Comment by _kst_
4 years ago
There's a bigger potential problem with the *scanf() functions than performance. They are inherently unsafe for reading numeric input.
For example, if you do something like this:
int n;
sscanf("9999999999999999999999999", "%d", &n);
the behavior is undefined. As the C standard says:
> ... the result of the conversion is placed in the object pointed to by the first argument following the format argument that has not already received a conversion result. If this object does not have an appropriate type, or if the result of the conversion cannot be represented in the object, the behavior is undefined.
You can control the appropriate type by writing the call directly, but you can't guarantee that the result can be represented unless you have control over the input.
Remember that in C "undefined behavior" doesn't mean that your program will fail, or will crash, or will tell you there was a problem. It means that a conforming implementation can do literally anything. In the worst case, it will do what what you expect until it fails at the most inconvenient possible moment.

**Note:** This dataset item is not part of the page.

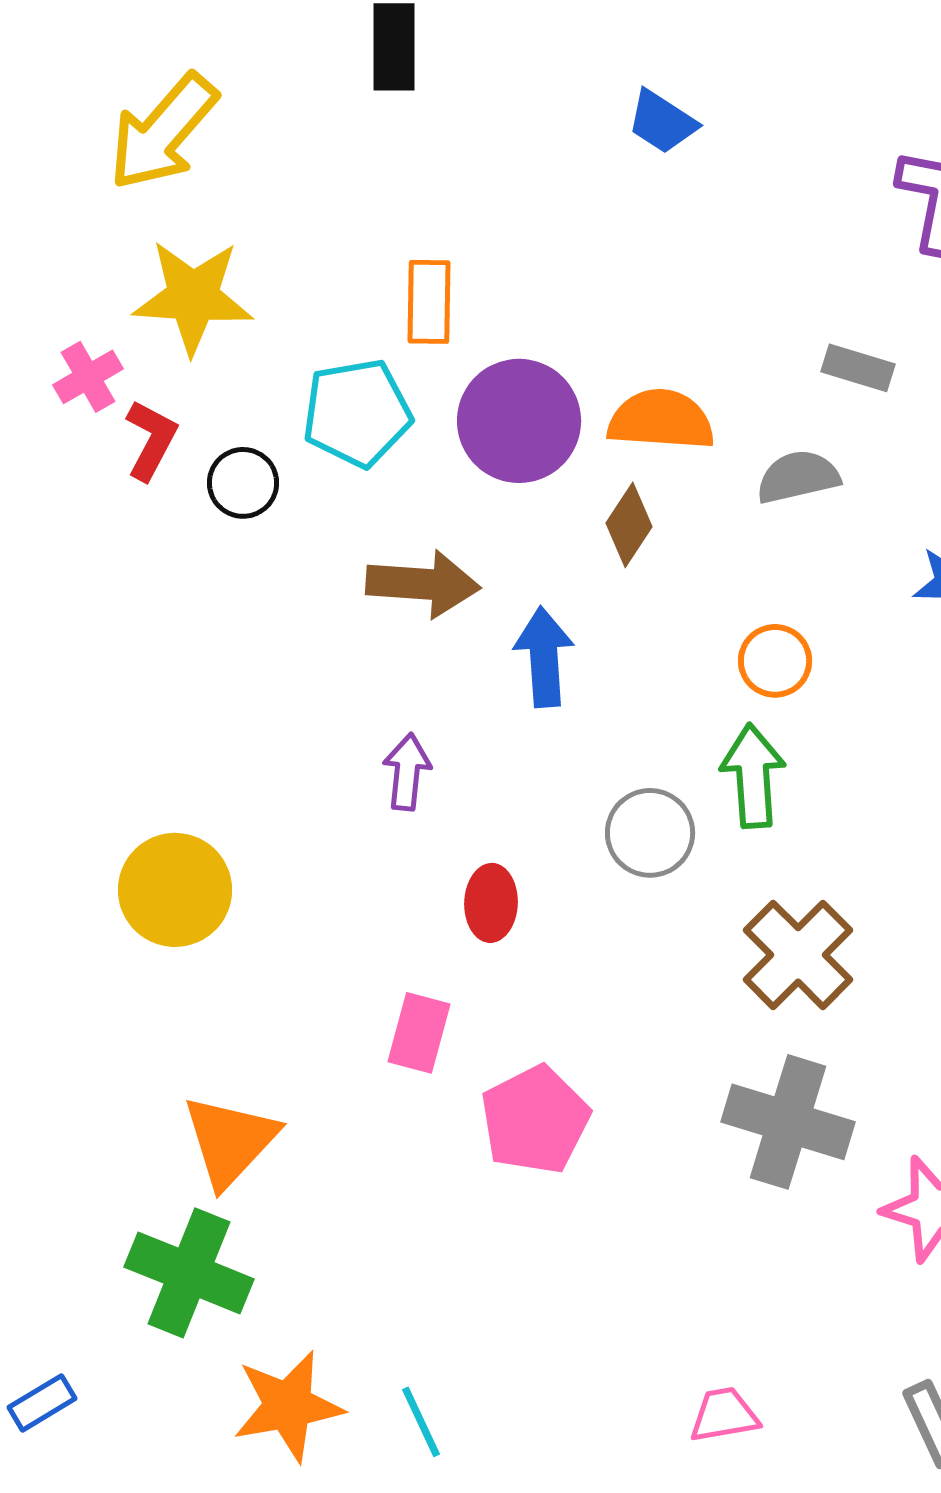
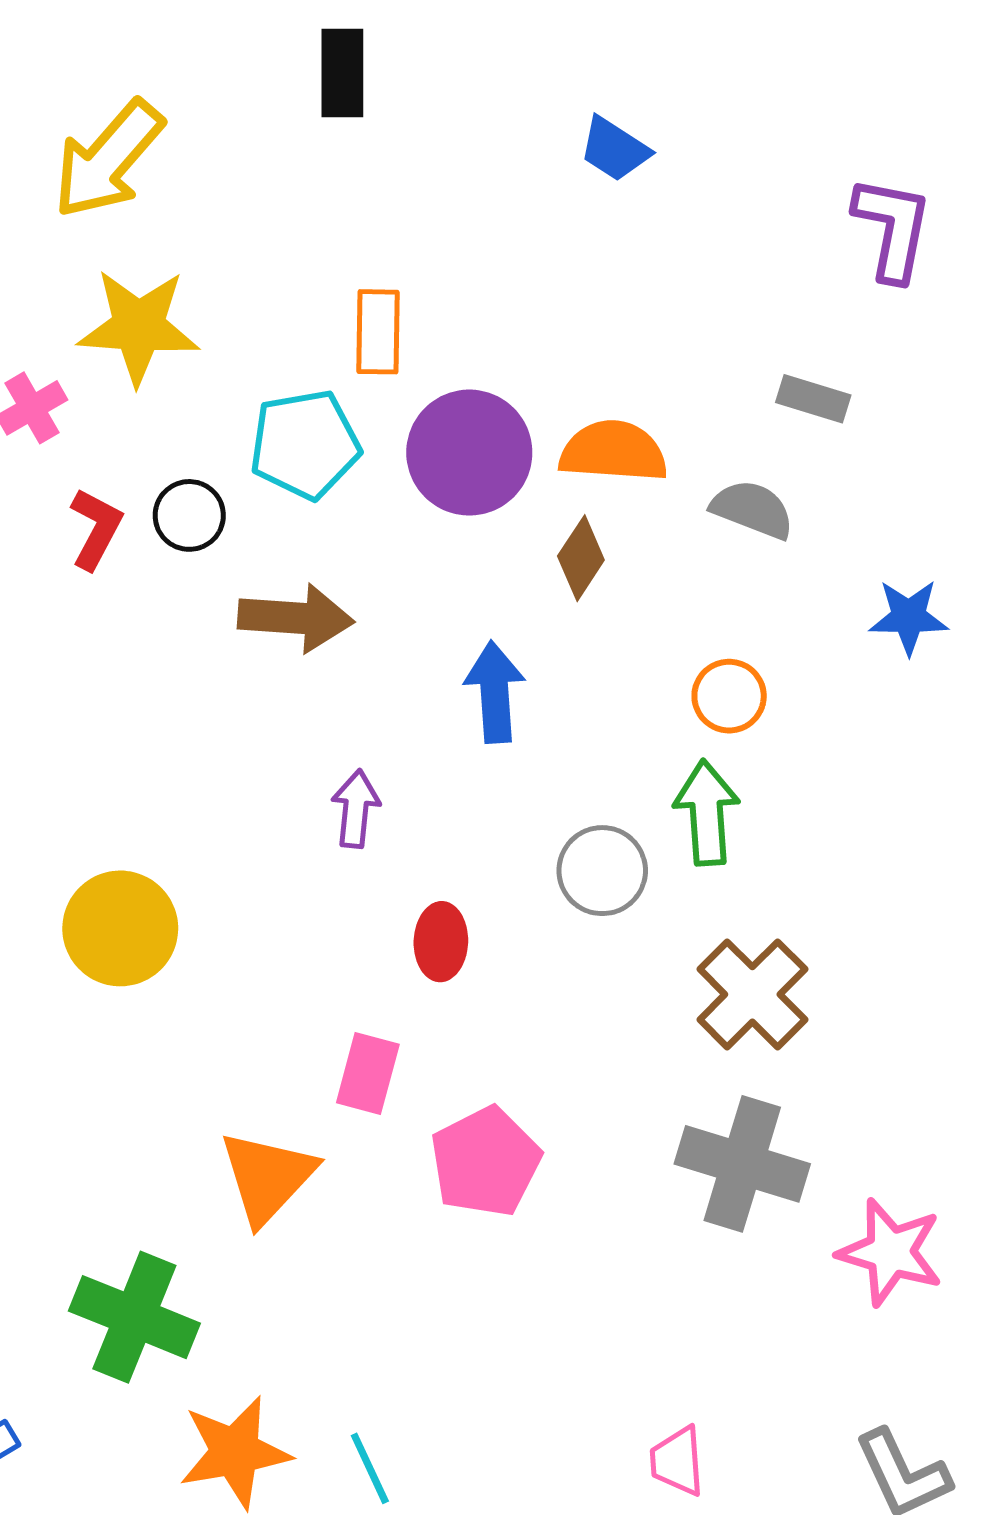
red L-shape: (151, 440) -> (96, 529), moved
gray semicircle: (798, 477) -> (752, 509), turned 34
brown arrow: (423, 584) -> (296, 618), moved
orange triangle: (230, 1141) -> (267, 1177), moved
pink trapezoid: (724, 1415) -> (677, 1461), turned -84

Now most implementations will probably do something sane, like setting a floating-point object to infinity or an integer object to some arbitrary value, but the language doesn't guarantee anything.
If you want to write safe code, you can extract a substring that represents a number and pass it to one of the strto*() functions, which do have well defined behavior on overflow. (But I couldn't tell you exactly what that behavior is without looking it up.)
> Remember that in C "undefined behavior" [...] means that a conforming implementation can do literally anything. In the worst case, it will do what what you expect until it fails at the most inconvenient possible moment.
Actually, the worst case possibility is that your program will become Skynet, enslave humanity for 10000 years, collapse all stars in the universe into black holes, and significantly accelerate processes such as the heat death of the universe.
There's probably an npm package for that. :)
Programs don't need undefined behavior to do those things, you just need to wait a bit :)
It's even allowed for the program to change all extant texts of the Standard to indicate that its behavior is well-defined.
You’re misreading the standard a bit I think. It’s saying undefined behavior comes from the format string (which you should control and is a common compiler warning if it’s not a literal) doesn’t match the types of variables you pass it. This is kind of obvious when you think about it. Variadic C functions lose type information so the format string is the source of that.
The “out-of-range” issue just means that the library isn’t going to mandate every implementation of this function is guaranteeing to provide the same overflow behavior (some might stop when you saturate, others might stop at the end of digits input and overflow, others might detect the overflow and saturate).
The Linux man page is clearer here IMO:
> If the number of conversion specifications in format exceeds the number of pointer arguments, the results are undefined. If the number of pointer arguments exceeds the number of conversion specifications, then the excess pointer arguments are evaluated, but are otherwise ignored.
That’s the only spot the word “undefined” appears and doesn’t discuss overflow. My general impression is that the “undefined” problem largely only applies to language operations or user input causing a library to perform such an undefined behavior. Older C functions with older documentation may be using “undefined” with a less strict meaning to also cover “implementation-defined”. The “undefined behavior” brouhaha came up in the past 5-10 years only when compilers actually started leveraging it breaking a lot of assumptions.
Wow, the problems are so deep that no human should ever use sscanf again. It's just as bad as gets() because there is no way for the programmer to deal with the error case.
Obligatory: it is flabbergasting that this is a quality of language that is still in active use.
It's even more flabbergasting that all these problems haven't been fixed.
That would likely break backward compatibility of existing implementation-defined behavior.
2 replies →
Most of these things can't be fixed at the language level without seriously breakages or preventing users from doing necessarily dangerous things.